Interview with Francesco Sarracino by Raymond Wagener – Climate change is creating a whole range of problems, jeopardising our planet’s biodiversity and causing social injustices. It is in this context that the Plaidons Responsable team of Caritas Luxembourg organized a cycle of 4 lunch debates with Francesco Sarracino in October and November 2022. Francesco is a Senior Researcher at STATEC Research and expert on well-being and quality of life.
1. Our life is based on a linear consumer vision: I produce, I buy, I consume, I throw away. As a consequence, our society is built on an economic model that is not sustainable and that creates social and environmental problems. Two ways out of this unsustainable model are being proposed by some people: “green growth” and “degrowth”. Why is the current economic model unsustainable? To what extent can sustainable development growth be achieved through “green growth” and “degrowth”?

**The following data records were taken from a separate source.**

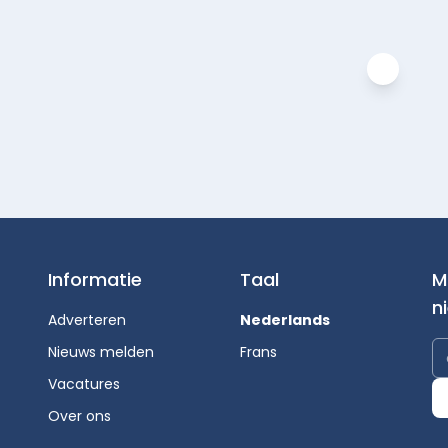
Informatie
Taal
M
n
Adverteren
Nederlands
Nieuws melden
Frans
Vacatures
Over ons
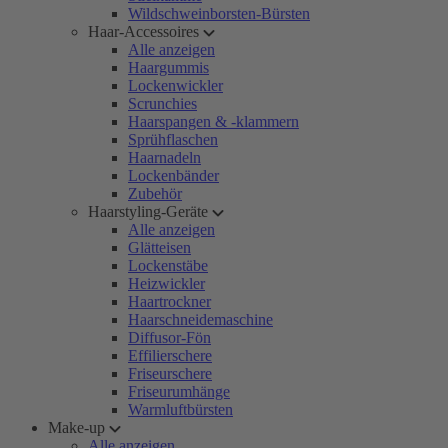
Wildschweinborsten-Bürsten
Haar-Accessoires
Alle anzeigen
Haargummis
Lockenwickler
Scrunchies
Haarspangen & -klammern
Sprühflaschen
Haarnadeln
Lockenbänder
Zubehör
Haarstyling-Geräte
Alle anzeigen
Glätteisen
Lockenstäbe
Heizwickler
Haartrockner
Haarschneidemaschine
Diffusor-Fön
Effilierschere
Friseurschere
Friseurumhänge
Warmluftbürsten
Make-up
Alle anzeigen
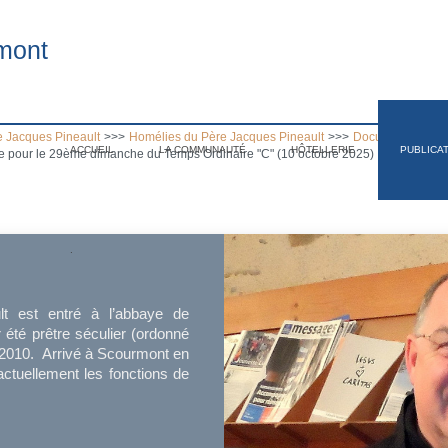
mont
 Jacques Pineault
>>>
Homélies du Père Jacques Pineault
>>>
Documents et arc
ACCUEIL
LA COMMUNAUTÉ
HÔTELLERIE
PUBLICA
 pour le 29ème dimanche du Temps Ordinaire "C" (10 octobre 2025)
.
t est entré à l’abbaye de
 été prêtre séculier (ordonné
à 2010. Arrivé à Scourmont en
t actuellement les fonctions de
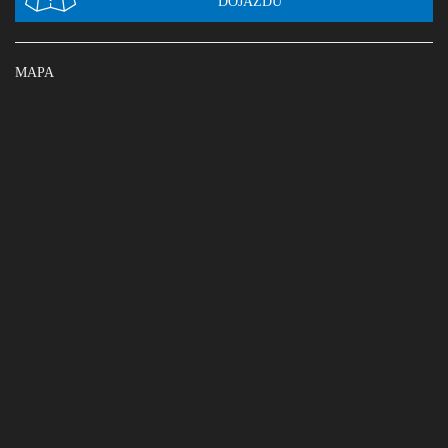
DOJAZDU
MAPA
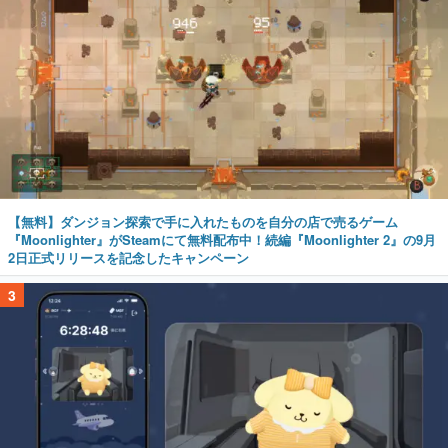
【無料】ダンジョン探索で手に入れたものを自分の店で売るゲーム
『Moonlighter』がSteamにて無料配布中！続編『Moonlighter 2』の9月
2日正式リリースを記念したキャンペーン
3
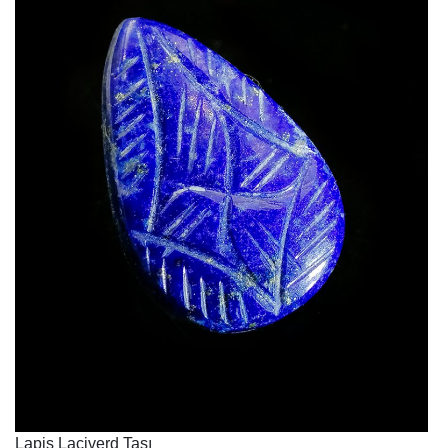
Lapis Laciverd Taşı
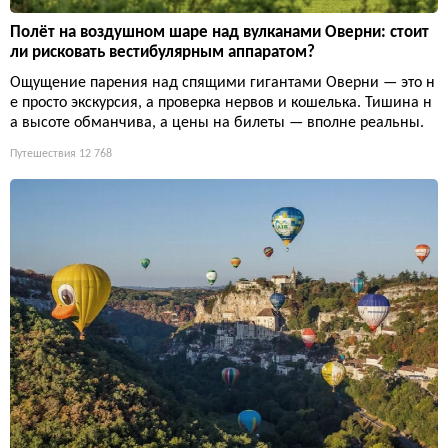
Полёт на воздушном шаре над вулканами Оверни: стоит
ли рисковать вестибулярным аппаратом?
Ощущение парения над спящими гигантами Оверни — это н
е просто экскурсия, а проверка нервов и кошелька. Тишина н
а высоте обманчива, а цены на билеты — вполне реальны.
Путешествия
12 768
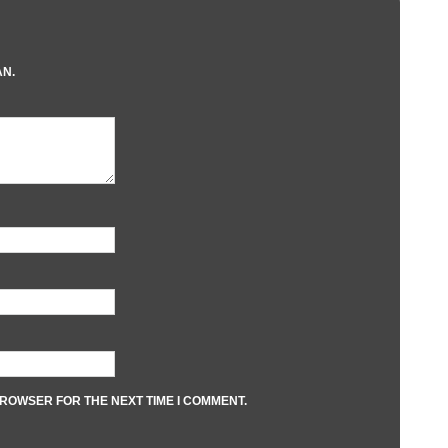
AN.
BROWSER FOR THE NEXT TIME I COMMENT.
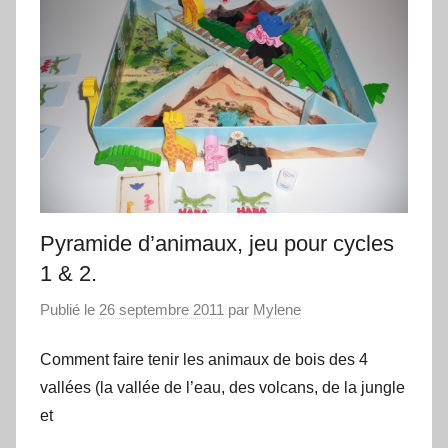
apprendre…
Pyramide d’animaux, jeu pour cycles
1 & 2.
Publié le
26 septembre 2011
par
Mylene
Comment faire tenir les animaux de bois des 4
vallées (la vallée de l’eau, des volcans, de la jungle
et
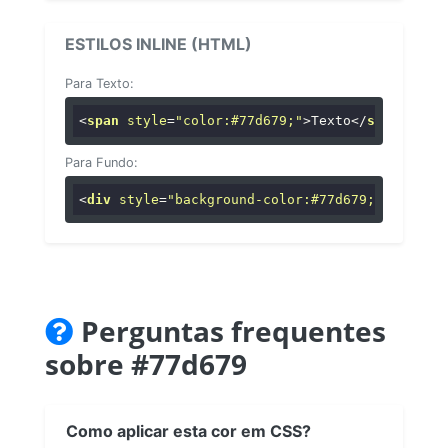
ESTILOS INLINE (HTML)
Para Texto:
<
span
style
=
"color:#77d679;"
>
Texto
</
span
>
Para Fundo:
<
div
style
=
"background-color:#77d679;"
>
...
</
di
Perguntas frequentes
sobre #77d679
Como aplicar esta cor em CSS?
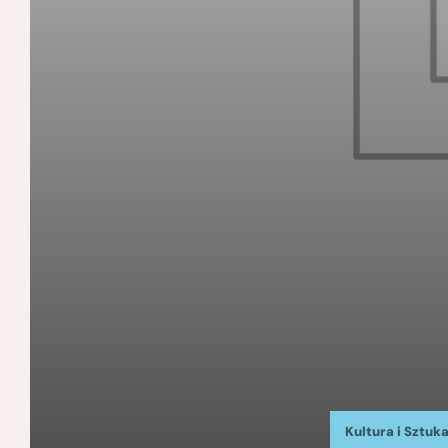
Kultura i Sztuk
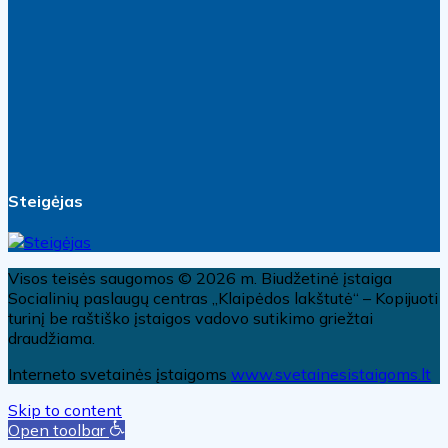
Steigėjas
Visos teisės saugomos © 2026 m. Biudžetinė įstaiga
Socialinių paslaugų centras „Klaipėdos lakštutė“ – Kopijuoti
turinį be raštiško įstaigos vadovo sutikimo griežtai
draudžiama.
Interneto svetainės įstaigoms
www.svetainesistaigoms.lt
Skip to content
Open toolbar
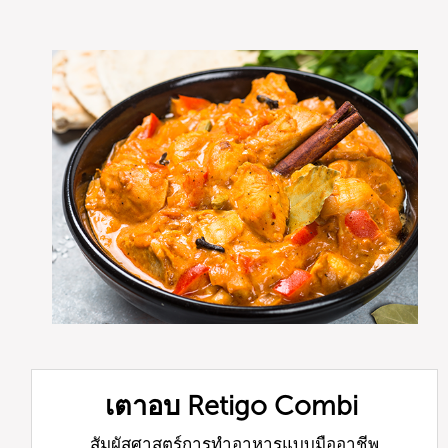
เตาอบ Retigo Combi
สัมผัสศาสตร์การทำอาหารแบบมืออาชีพ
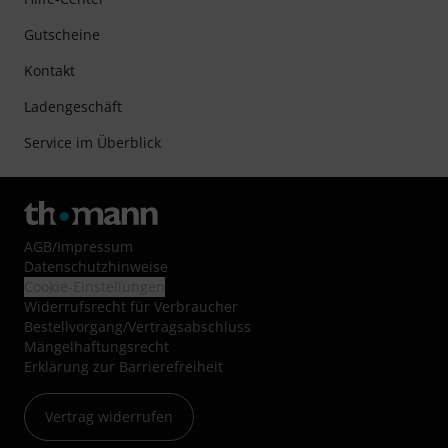
Gutscheine
Kontakt
Ladengeschäft
Service im Überblick
AGB
/
Impressum
Datenschutzhinweise
Cookie-Einstellungen
Widerrufsrecht für Verbraucher
Bestellvorgang/Vertragsabschluss
Mängelhaftungsrecht
Erklärung zur Barrierefreiheit
Vertrag widerrufen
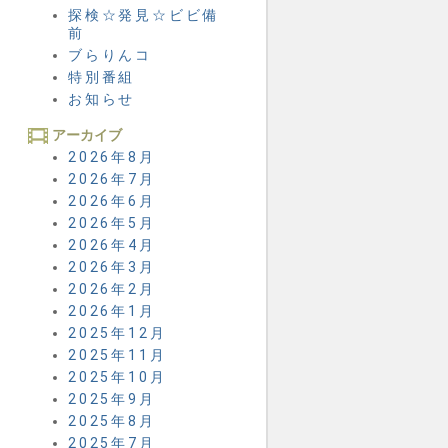
探検☆発見☆ビビ備
前
ブらりんコ
特別番組
お知らせ
アーカイブ
2026年8月
2026年7月
2026年6月
2026年5月
2026年4月
2026年3月
2026年2月
2026年1月
2025年12月
2025年11月
2025年10月
2025年9月
2025年8月
2025年7月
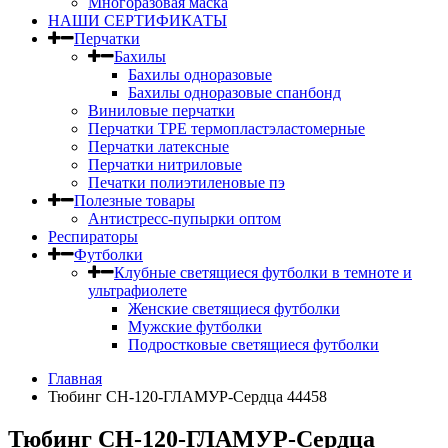
Многоразовая маска
НАШИ СЕРТИФИКАТЫ
Перчатки
Бахилы
Бахилы одноразовые
Бахилы одноразовые спанбонд
Виниловые перчатки
Перчатки TPE термопластэластомерные
Перчатки латексные
Перчатки нитриловые
Печатки полиэтиленовые пэ
Полезные товары
Антистресс-пупырки оптом
Респираторы
Футболки
Клубные светящиеся футболки в темноте и
ультрафиолете
Женские светящиеся футболки
Мужские футболки
Подростковые светящиеся футболки
Главная
Тюбинг CH-120-ГЛАМУР-Сердца 44458
Тюбинг CH-120-ГЛАМУР-Сердца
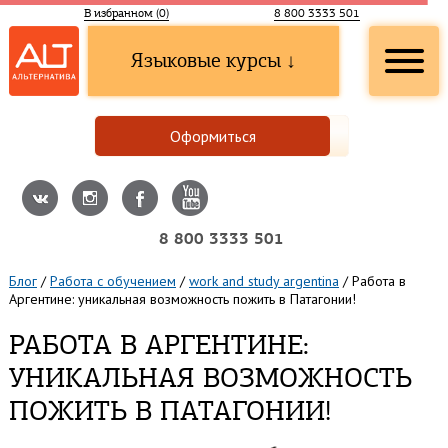
В избранном (
0
)
8 800 3333 501
Языковые курсы ↓
Оформиться
8 800 3333 501
Блог
/
Работа с обучением
/
work and study argentina
/
Работа в
Аргентине: уникальная возможность пожить в Патагонии!
РАБОТА В АРГЕНТИНЕ:
УНИКАЛЬНАЯ ВОЗМОЖНОСТЬ
ПОЖИТЬ В ПАТАГОНИИ!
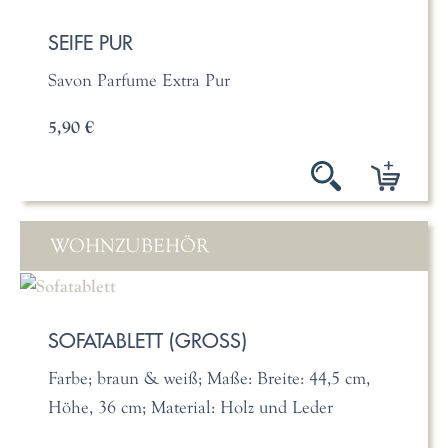
SEIFE PUR
Savon Parfume Extra Pur
5,90 €
WOHNZUBEHÖR
SOFATABLETT (GROSS)
Farbe; braun & weiß; Maße: Breite: 44,5 cm,
Höhe, 36 cm; Material: Holz und Leder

The current economic model is too demanding on resources. Over the past 70 years, economic growth has been associated with the production of negative environmental externalities, such as pollution, increasing extraction of raw materials, CO2 emissions or loss of biodiversity, despite technological changes. Consider that the growth of the world’s GDP per capita has been strongly associated with the annual evolution of CO2 emissions since the 1970s. Only during global recessions have CO2 emissions temporarily decreased. The green growth strategy maintains that technological innovation will decouple economic growth from its negative externalities. Investments in green technologies will allow economic expansion while protecting natural resources for future generations. Supporters of degrowth, on the contrary, claim that halting the production and consumption of goods and services – and thus negative economic growth – is necessary to preserve resources for future generations. Unfortunately, efforts to date to limit production and consumption have proven insufficient, as confirmed by the United Nations in 2021.